Did you know that every influential leader is a situational leadership theory guru? Did you know that situational leadership theory shows up in every area of your life, every day?
What is Situational Leadership Theory? The name sounds complicated, but it’s not.
At the core it is this: honing your ability to adapt how you communicate with others.
It is seeking to understand the other person’s point-of-view and then appreciating their view. And at the same time, adapting how you work with, communicate with, and think about the other person in order to develop a more cohesive and effective relationship.
It is this ongoing focus on improving relationships with others that leads to higher levels of influence and to getting more done efficiently and effectively.
A Day in Three Lives
Let’s look at how being a situational leader ‘guru’ impacts life.
Here are three conversations I have had in the past 24 hours:
Lunch with my Dad
At lunch my father complained,
“I told her I wanted to go on a cruise. She said I’d have to go without her… What’s wrong with her?”
Dad’s talking about my mom; his wife of 49 years.
Walking with my Neighbor
When I was walking my dog, my neighbor bragged about two of his college age kids and scorned the third,
“Kenny and Michele are so focused. They’re going to be great engineers, but Junior – he’s just way too social. He’s just not like the others. He sure can’t handle engineering!”
My neighbor’s been an engineer for 20 years.
Business owner Jim is frustrated with his partner Kim,
“She’s focusing too much on details; we need more sales she needs to do what I’m doing and just get out there and meet people! What’s wrong with her?”
Jim loves to network. He says that this has always been his number one strategy for business and sales success.
Each scenario represents people who are NOT using the power of situational leadership theory to create stronger more effective relationships with people they would like to positively influence, motivate, and inspire.
Each “leader” is communicating with, and viewing the other person, through their own eyes and their own preferences.
For example: Dad loves to do things on the spur of the moment. It energizes him. He’s always been that way. My Mom loves to plan, go at a steady pace, and she resists change. She’s always been that way.
Becoming A Situational Leadership “Guru”
By studying this Guide on Situational Leadership, my Dad could be on his way toward becoming a situational leadership ‘guru’. He could begin to understand and appreciate that my mom needs to take change and new ideas slowly. Mom would probably go on a cruise with him, but Dad will need to approach it more strategically.
One might think he would have figured it by now after 49 years… But this is just what most of us do – we expect others to want what we want.
Small Steps Toward Success
Dad should share his ideas and details about the cruise in small ‘bites’ with his wife. He could share brochures with her. He could take her dinner with other couples who have had recently enjoyed a cruise. They could watch some travel shows together. He could stop and really listen to her concerns.
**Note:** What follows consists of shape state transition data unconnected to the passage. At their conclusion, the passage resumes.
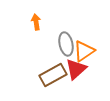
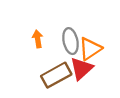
orange arrow: (36, 22) -> (38, 39), moved

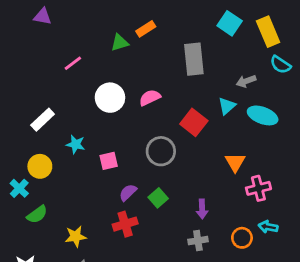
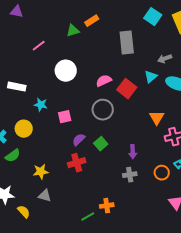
pink semicircle: (150, 98) -> (104, 81), moved
white rectangle: (43, 120) -> (17, 87), turned 54
yellow circle: (40, 166) -> (24, 129), moved

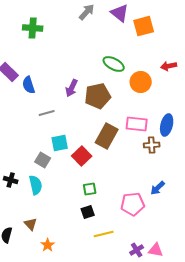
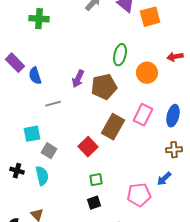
green ellipse: (114, 64) -> (120, 55), turned 75
pink rectangle: (137, 124) -> (143, 115), turned -70
cyan square: (60, 143) -> (32, 134), moved
brown cross: (152, 145) -> (174, 150), moved

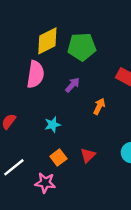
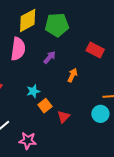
orange square: (58, 157) -> (45, 106), moved

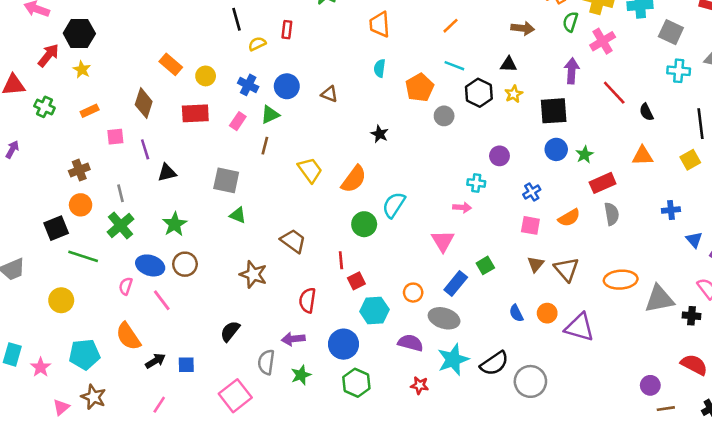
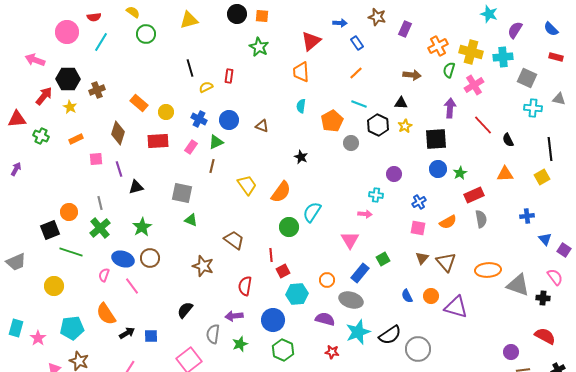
brown cross: (79, 170) -> (97, 90), moved
gray triangle: (659, 299) -> (518, 285), turned 30

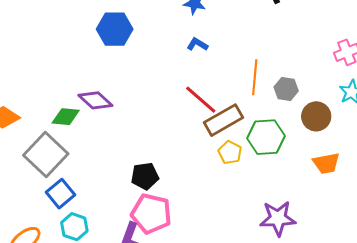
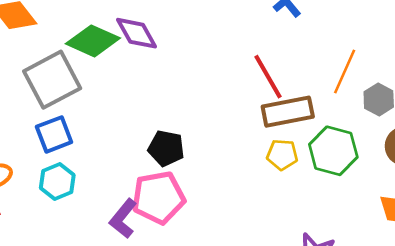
green diamond: (66, 117) -> (93, 41), size x1.4
yellow pentagon: (230, 152) -> (282, 155), turned 30
pink pentagon: (151, 214) -> (158, 198), turned 30

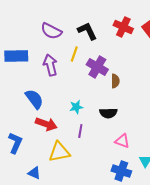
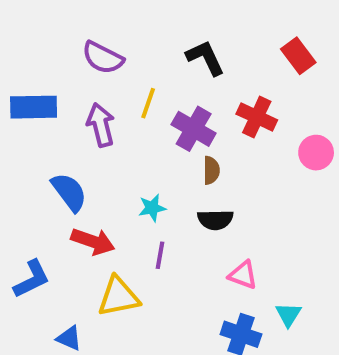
red cross: (123, 27) -> (257, 117), moved
black L-shape: (87, 31) -> (205, 58), moved
brown semicircle: (115, 81) -> (211, 170), moved
blue L-shape: (15, 143) -> (32, 279), turned 40

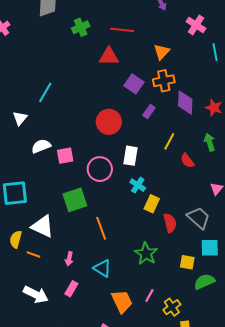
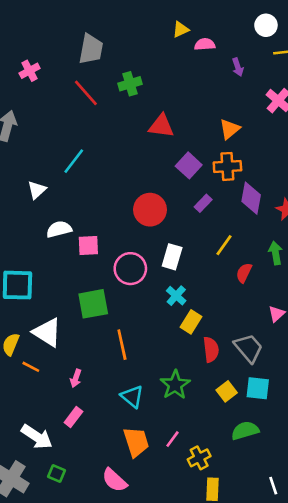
red line: (122, 30) -> (86, 93), moved, turned 35
red semicircle: (187, 161) -> (244, 273), turned 56
yellow square: (187, 262) -> (227, 391), moved, turned 35
cyan triangle: (102, 268) -> (132, 397), moved
white arrow: (36, 295) -> (37, 437), moved

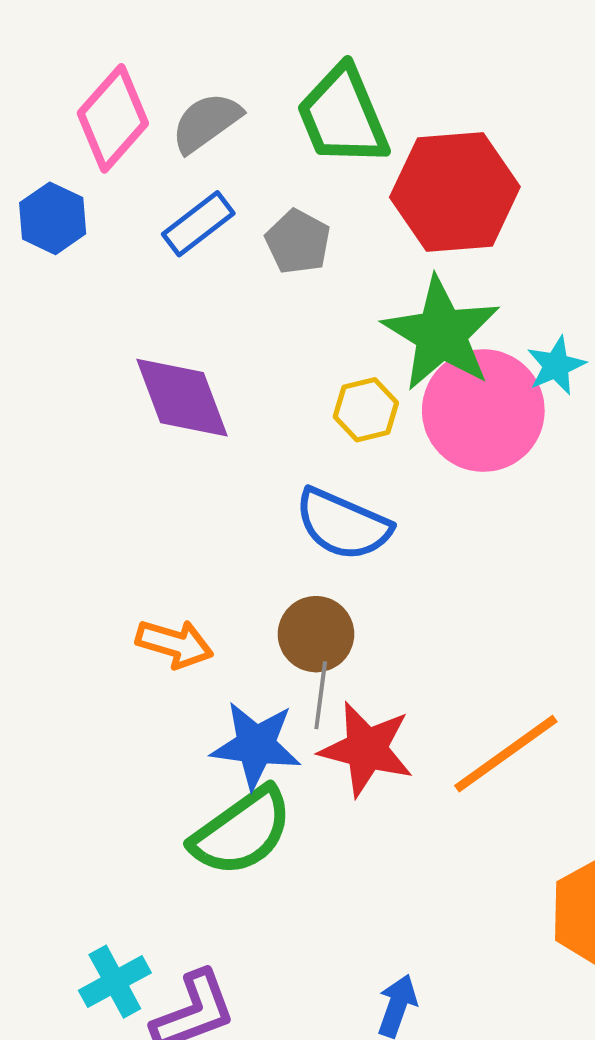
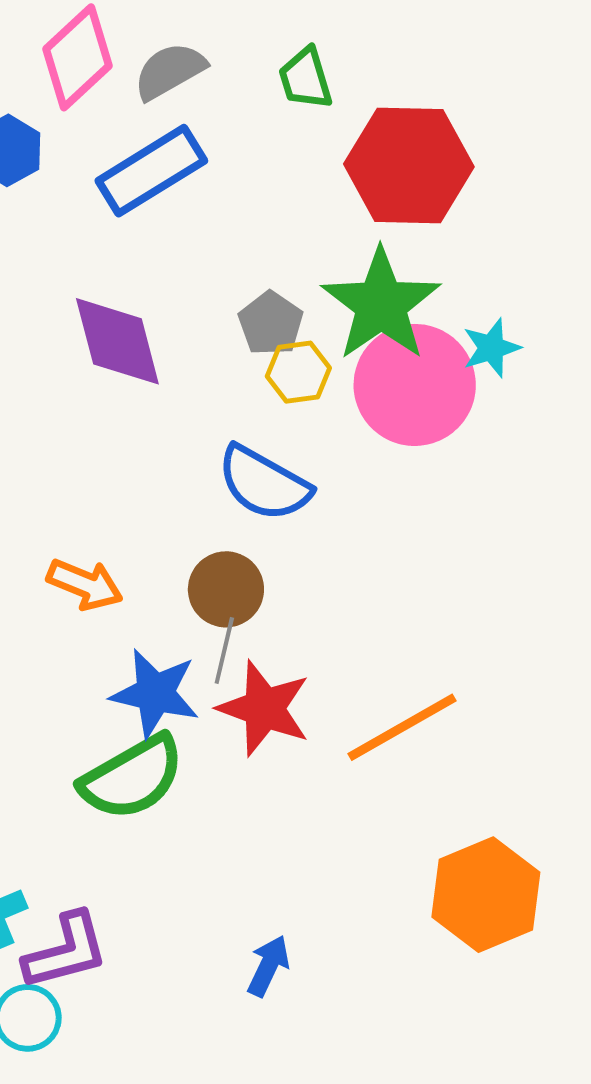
green trapezoid: (343, 116) -> (306, 79), size x0.6
blue rectangle: (198, 224) -> (151, 171), size x1.5
gray pentagon: (298, 242) -> (271, 323), moved

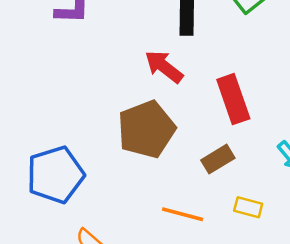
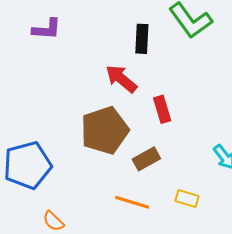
red rectangle: (233, 99) -> (162, 109), moved, size x0.7
brown rectangle: (218, 159) -> (146, 159), moved

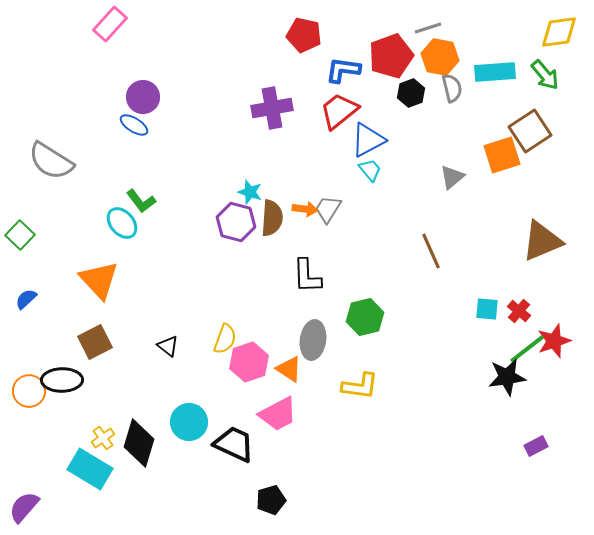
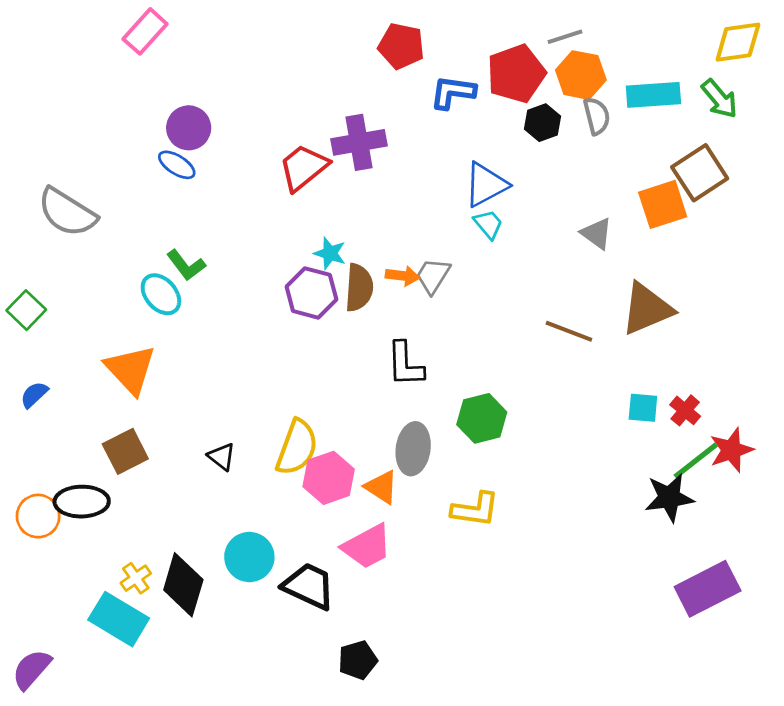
red trapezoid: (339, 111) -> (304, 167), moved
gray triangle: (452, 177) -> (597, 233), turned -44
brown triangle: (542, 241) -> (647, 309), moved
brown line: (431, 251) -> (569, 331), turned -45
yellow semicircle: (225, 339) -> (297, 447), size x1.4
purple rectangle: (536, 446) -> (708, 589), size x2.0

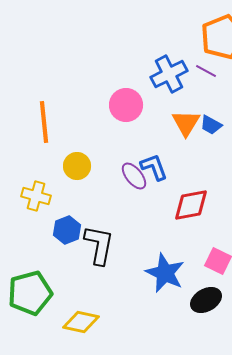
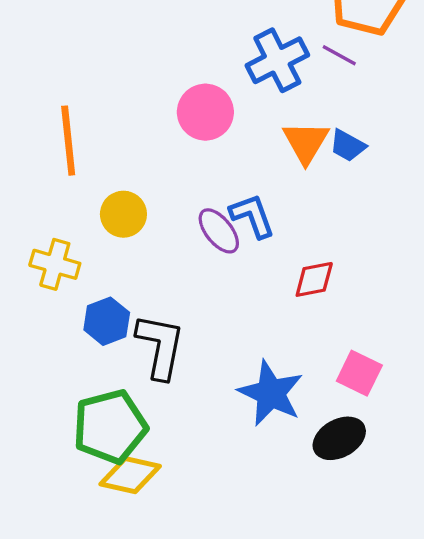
red diamond: (191, 205) -> (314, 279), size x0.7
green pentagon: (30, 293) -> (110, 427), moved

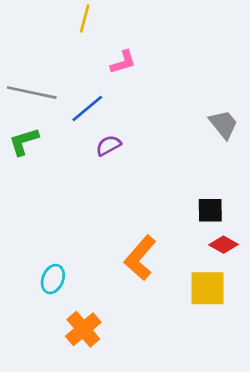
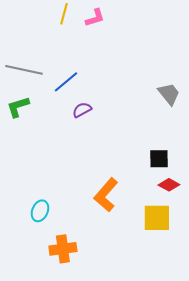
pink L-shape: (123, 62) -> (95, 18), moved
orange cross: (83, 329) -> (63, 249), turned 32

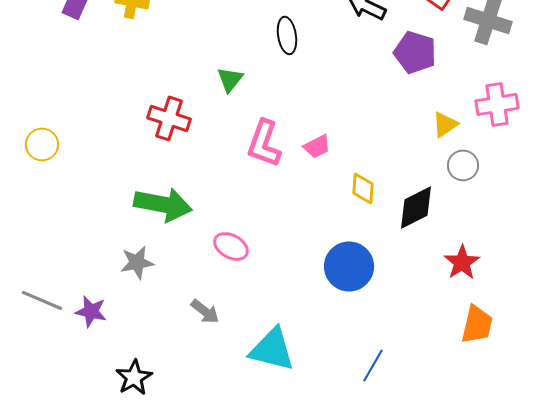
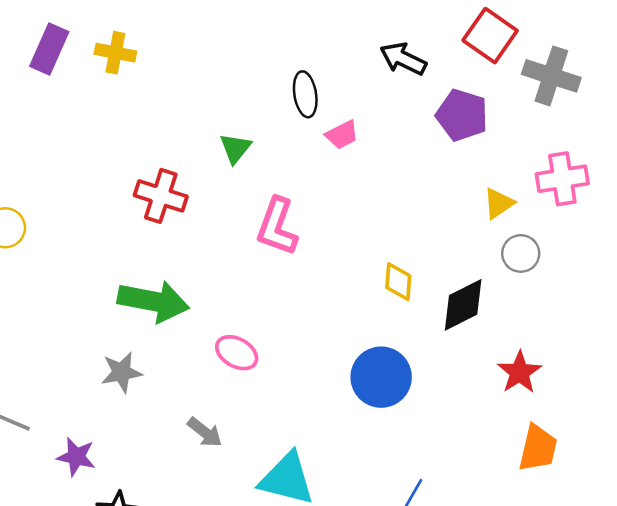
pink trapezoid: (317, 146) -> (342, 135), moved
purple star: (91, 311) -> (76, 457), moved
In other words, Dad needs to adapt his communication style and approach to meet Mom’s needs. He needs to think about her preferences and how she makes decisions and communicate with her based on her needs, not just his own.
The same advice applies to my neighbor and his three kids.
He’s an engineer. It is easy for him to appreciate and value the talents of his two children who are most like him. He could use situational leadership theory to learn to understand, respect and appreciate his youngest son’s social side.
In the process he would learn more about himself and learn to value the diversity of his children and other people.
Business owner Jim could work more effectively with his partner Kim. Kim is reserved in her style and she is detailed oriented. Jim is expressive and he moves fast.
As Jim learns to appreciate and acknowledge Kim’s strengths, they will fight less and make more progress. And by adapting his usual fast-moving style he can also be a more effective coach as he helps Kim get comfortable with sales and networking.
As you can see from these simple examples situational leadership theory comes into play in every communication and relationship.
Become a situational leadership theory “guru” and your leadership life will become brighter, happier, and more influential.
Are you a leadership ‘guru?’ Do you use the power of situational leadership theory to lead people? Or are you ignoring it and expecting everyone to be like you? I would love to hear of your “situation!”